The tides are a response of the mobile waters of the ocean to the pull of the moon and the more distant sun. In theory, there is a gravitational attraction between every drop of sea water and even the outermost star of the universe. In practice, however, the pull of the remote stars is so slight as to be obliterated in the vaster movements by which the ocean yields to the moon and the sun. Anyone who has lived near tide water knows that the moon, far more than the sun, controls the tides. He has noticed that, just as the moon rises later each day by fifty minutes, on the average, than the day before, so, in most places, the time of high tide is correspondingly later each day. And as the moon waxes and wanes in its monthly cycle, so the height of the tide varies. Twice each month, when the moon is a mere thread of silver in the sky, and again when it is full, we have the strongest tidal movements – the highest flood tides and the lowest ebb tides of the lunar month. These are called the spring tides. At these times sun, moon, and earth are directly in line and the pull of the two heavenly bodies is added together to bring the water high on the beaches, and send its surf leaping upward against the sea cliffs, and draw a brimming tide into the harbours so that the boats float high beside their wharfs. And twice each month, at the quarters of the moon, when sun, moon, and earth lie at the apexes of a triangle, and the pull of sun and moon are opposed, we have the moderate tidal movements called the neap tides.
Then the difference between high and low water is less than at any other time during the month.

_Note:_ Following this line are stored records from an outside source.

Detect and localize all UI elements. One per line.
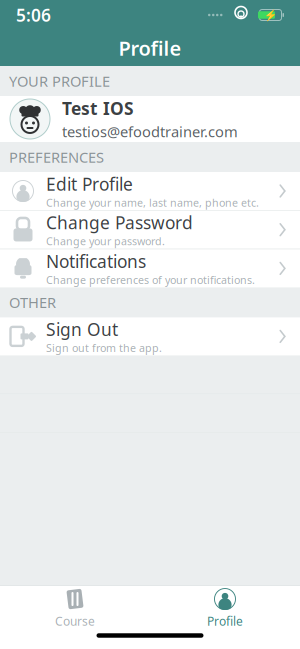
staticText: Course: [55, 613, 95, 629]
staticText: Change Password: [46, 211, 193, 234]
staticText: PREFERENCES: [9, 147, 104, 167]
staticText: Change your password.: [46, 234, 165, 248]
button[interactable]: Edit Profile: [0, 172, 300, 210]
staticText: Test IOS: [62, 97, 134, 120]
staticText: Change preferences of your notifications…: [46, 273, 255, 287]
button[interactable]: Profile: [150, 582, 300, 633]
staticText: testios@efoodtrainer.com: [62, 122, 238, 141]
staticText: Sign out from the app.: [46, 341, 162, 355]
staticText: 5:06: [16, 4, 51, 26]
button[interactable]: Notifications: [0, 249, 300, 287]
button[interactable]: Test IOS: [0, 96, 300, 142]
button[interactable]: Change Password: [0, 211, 300, 249]
staticText: Edit Profile: [46, 172, 133, 195]
staticText: Sign Out: [46, 318, 118, 341]
staticText: Profile: [118, 35, 182, 61]
staticText: OTHER: [9, 293, 56, 312]
staticText: Change your name, last name, phone etc.: [46, 195, 259, 210]
staticText: Profile: [207, 613, 243, 629]
button[interactable]: Course: [0, 582, 150, 633]
staticText: YOUR PROFILE: [9, 71, 110, 91]
staticText: Notifications: [46, 250, 146, 273]
staticText: ⚡: [264, 9, 277, 21]
button[interactable]: Sign Out: [0, 317, 300, 355]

That the sun, with a mass 27 million times that of the moon, should have less influence over the tides than a small satellite of the earth is at first surprising. But in the mechanics of the universe, nearness counts for more than distant mass, and when all the mathematical
calculations
have been made we find that the moon’s power over the tides is more than twice that of the sun …

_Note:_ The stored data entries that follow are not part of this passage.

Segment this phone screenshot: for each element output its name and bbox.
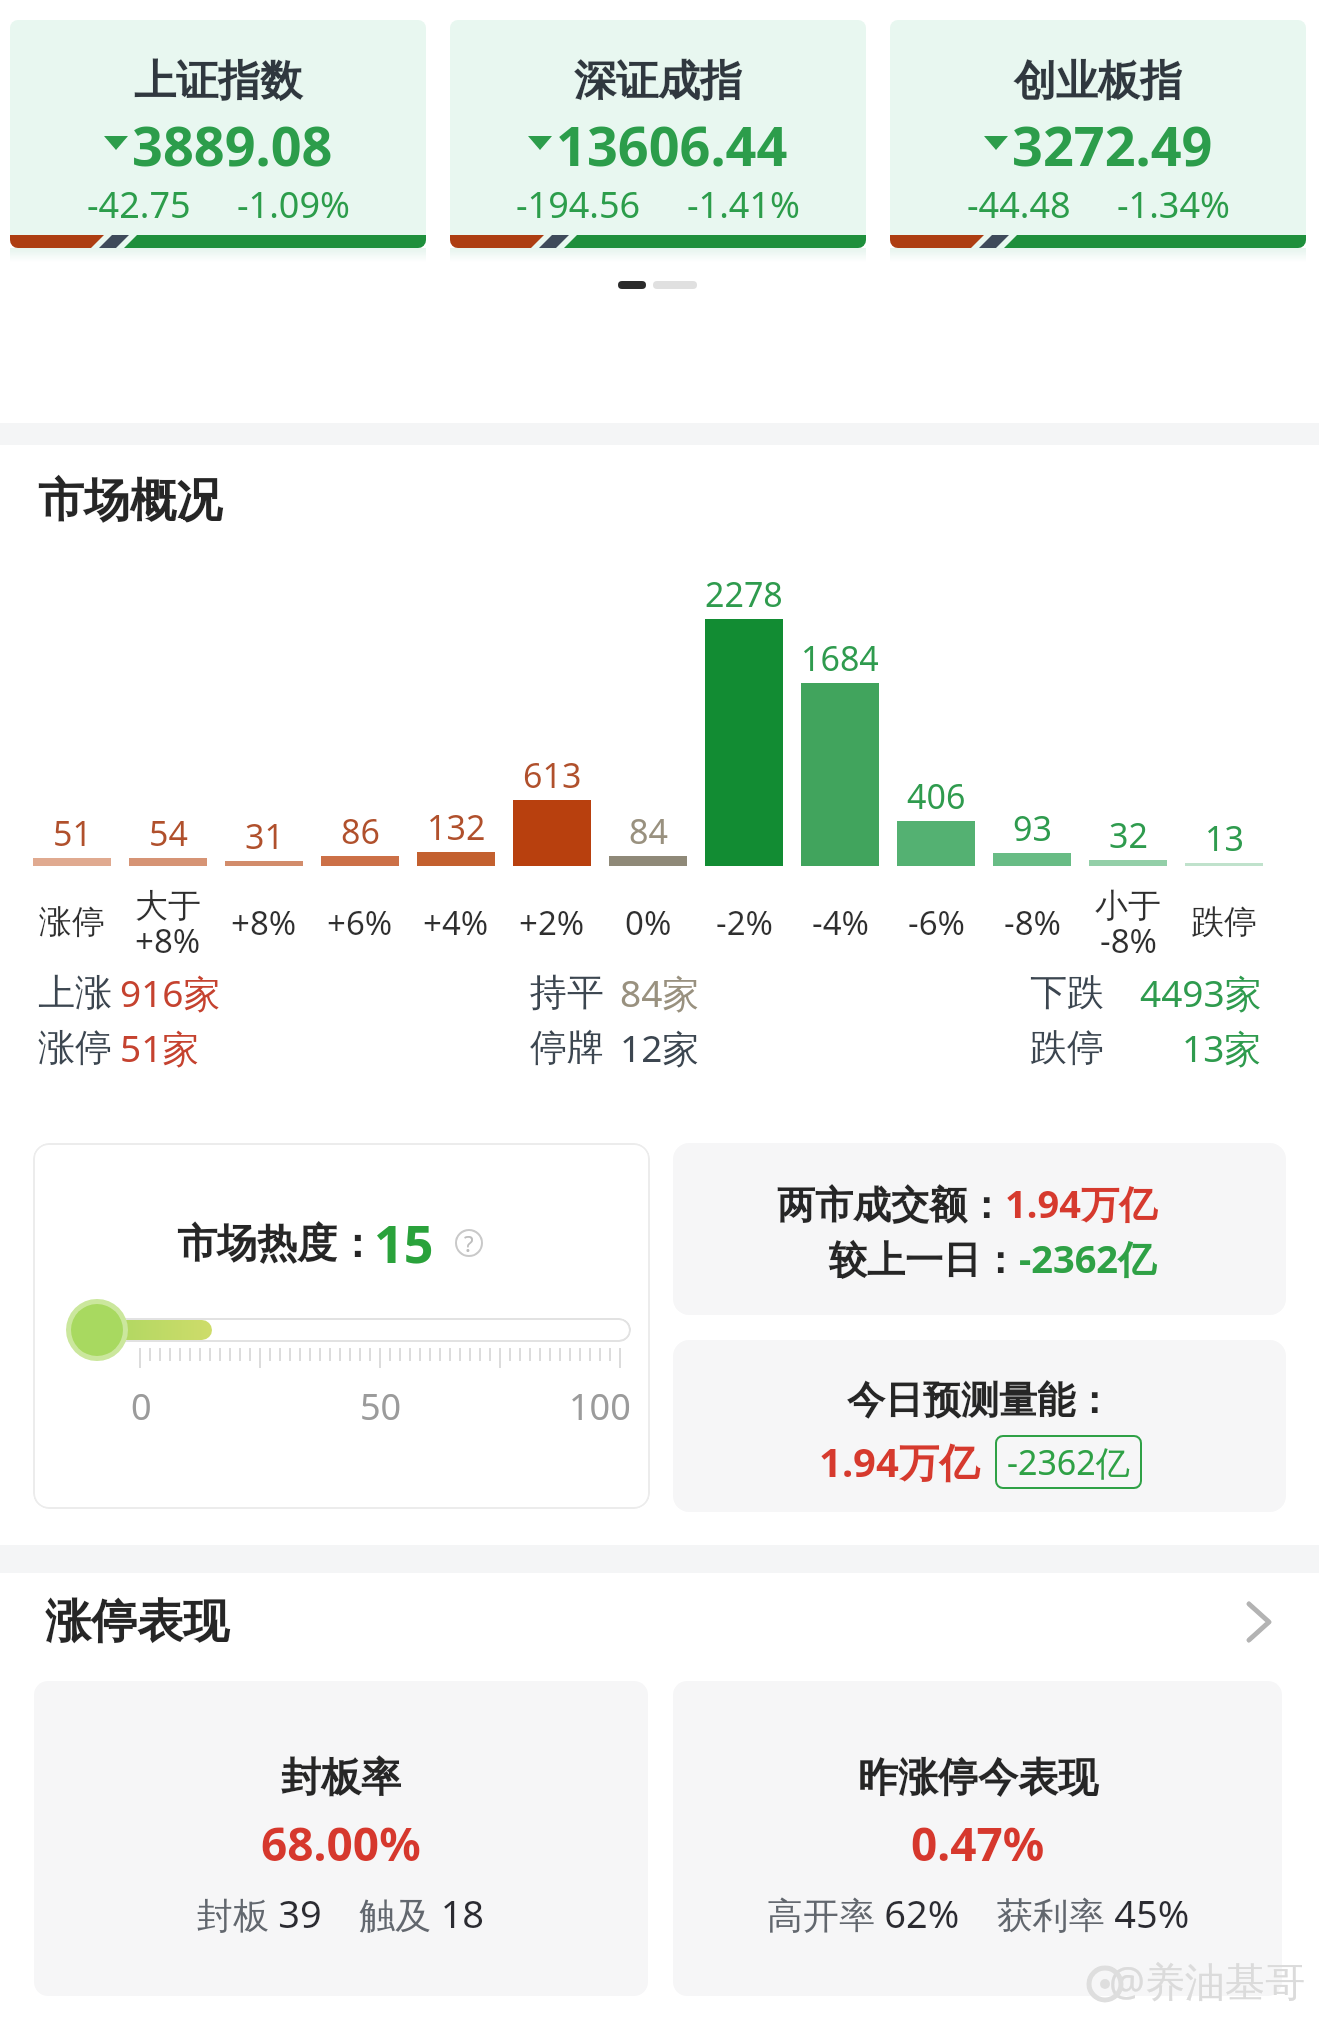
staticText: 32 xyxy=(1109,812,1148,856)
staticText: 3272.49 xyxy=(1012,108,1213,178)
staticText: 13 xyxy=(1205,815,1244,859)
staticText: 1.94万亿 xyxy=(819,1434,979,1489)
staticText: 上证指数 xyxy=(134,55,302,108)
button[interactable] xyxy=(34,1681,648,1996)
staticText: ? xyxy=(464,1228,474,1258)
staticText: +6% xyxy=(327,900,393,944)
staticText: 916家 xyxy=(120,967,221,1018)
staticText: -8% xyxy=(1004,900,1061,944)
staticText: 132 xyxy=(427,804,486,848)
staticText: 涨停 xyxy=(39,901,105,943)
staticText: 51家 xyxy=(120,1022,200,1073)
staticText: 13606.44 xyxy=(556,108,788,178)
staticText: -194.56 xyxy=(516,180,641,224)
staticText: -8% xyxy=(1100,918,1157,958)
staticText: 持平 xyxy=(530,969,604,1016)
staticText: 涨停 xyxy=(38,1024,112,1071)
staticText: 15 xyxy=(374,1207,434,1278)
staticText: 86 xyxy=(341,808,380,852)
staticText: 创业板指 xyxy=(1014,55,1182,108)
staticText: 昨涨停今表现 xyxy=(858,1752,1098,1802)
staticText: 0 xyxy=(131,1382,152,1431)
staticText: -42.75 xyxy=(87,180,191,224)
staticText: +4% xyxy=(423,900,489,944)
staticText: 1684 xyxy=(801,635,879,679)
staticText: -44.48 xyxy=(967,180,1071,224)
staticText: 上涨 xyxy=(38,969,112,1016)
staticText: 两市成交额：1.94万亿 xyxy=(777,1177,1157,1229)
staticText: 大于 xyxy=(135,885,201,925)
staticText: +8% xyxy=(231,900,297,944)
staticText: 13家 xyxy=(1182,1022,1262,1073)
staticText: +8% xyxy=(135,918,201,958)
button[interactable] xyxy=(33,1143,650,1509)
staticText: -6% xyxy=(908,900,965,944)
staticText: 51 xyxy=(53,810,92,854)
staticText: 停牌 xyxy=(530,1024,604,1071)
staticText: 高开率 62% 获利率 45% xyxy=(767,1887,1190,1939)
staticText: 12家 xyxy=(620,1022,700,1073)
staticText: -4% xyxy=(812,900,869,944)
staticText: 小于 xyxy=(1095,885,1161,925)
button[interactable] xyxy=(673,1340,1286,1512)
staticText: 2278 xyxy=(705,571,783,615)
staticText: 今日预测量能： xyxy=(847,1376,1113,1424)
staticText: 涨停表现 xyxy=(45,1593,229,1651)
staticText: +2% xyxy=(519,900,585,944)
staticText: 跌停 xyxy=(1030,1024,1104,1071)
button[interactable] xyxy=(673,1681,1282,1996)
staticText: 封板 39 触及 18 xyxy=(197,1887,485,1939)
button[interactable]: 创业板指 xyxy=(890,20,1306,248)
staticText: 市场热度： xyxy=(177,1218,377,1268)
button[interactable]: 上证指数 xyxy=(10,20,426,248)
staticText: 406 xyxy=(907,773,966,817)
staticText: 较上一日：-2362亿 xyxy=(829,1232,1157,1284)
staticText: 84家 xyxy=(620,967,700,1018)
staticText: @养油基哥 xyxy=(1109,1953,1305,2008)
staticText: 市场概况 xyxy=(38,472,222,530)
button[interactable]: 深证成指 xyxy=(450,20,866,248)
staticText: -2% xyxy=(716,900,773,944)
staticText: 封板率 xyxy=(281,1752,401,1802)
staticText: -2362亿 xyxy=(1007,1439,1130,1485)
staticText: 613 xyxy=(523,752,582,796)
staticText: 84 xyxy=(629,808,668,852)
staticText: 深证成指 xyxy=(574,55,742,108)
staticText: 50 xyxy=(360,1382,402,1431)
staticText: -1.09% xyxy=(237,180,350,224)
staticText: 54 xyxy=(149,810,188,854)
staticText: 100 xyxy=(569,1382,631,1431)
staticText: 下跌 xyxy=(1030,969,1104,1016)
staticText: -1.34% xyxy=(1117,180,1230,224)
button[interactable] xyxy=(673,1143,1286,1315)
staticText: 31 xyxy=(245,813,284,857)
staticText: 0.47% xyxy=(911,1812,1045,1875)
staticText: 68.00% xyxy=(261,1812,421,1875)
staticText: -1.41% xyxy=(687,180,800,224)
staticText: 4493家 xyxy=(1140,967,1262,1018)
staticText: 3889.08 xyxy=(132,108,333,178)
staticText: 跌停 xyxy=(1191,901,1257,943)
button[interactable] xyxy=(0,1588,1319,1652)
staticText: 0% xyxy=(625,900,672,944)
staticText: 93 xyxy=(1013,805,1052,849)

If the history of the earth’s tides should one day be written by some observer of the universe, it would no doubt be said that they reached their greatest grandeur and power in the younger days of Earth, and that they slowly grew feebler and less imposing until one day they ceased to be. For the tides were not always as they are today, and as with all that is earthly, their days are numbered.

In the days when the earth was young, the coming in of the tide must have been a stupendous event. If the moon was formed by the tearing away of a part of the outer crust of the earth, it must have remained for a time very close to its parent. Its present position is the consequence of being pushed farther and farther away from the earth for some 2 billion years. When it was half its present distance from the earth, its power over the ocean tides was eight times as great as now, and the tidal range may even have been several hundred feet on certain shores. But when the earth was only a few million years old, assuming that the deep ocean basins were then formed, the sweep of the tides must have been beyond all comprehension. Twice each day, the fury of the incoming waters would inundate all the margins of the continents. The range of the surf must have been enormously extended by the reach of the tides, so that the waves would batter the crests of high cliffs and sweep inland to erode the continents. The fury of such tides would contribute not a little to the general bleakness and grimness and uninhabitability of the young earth.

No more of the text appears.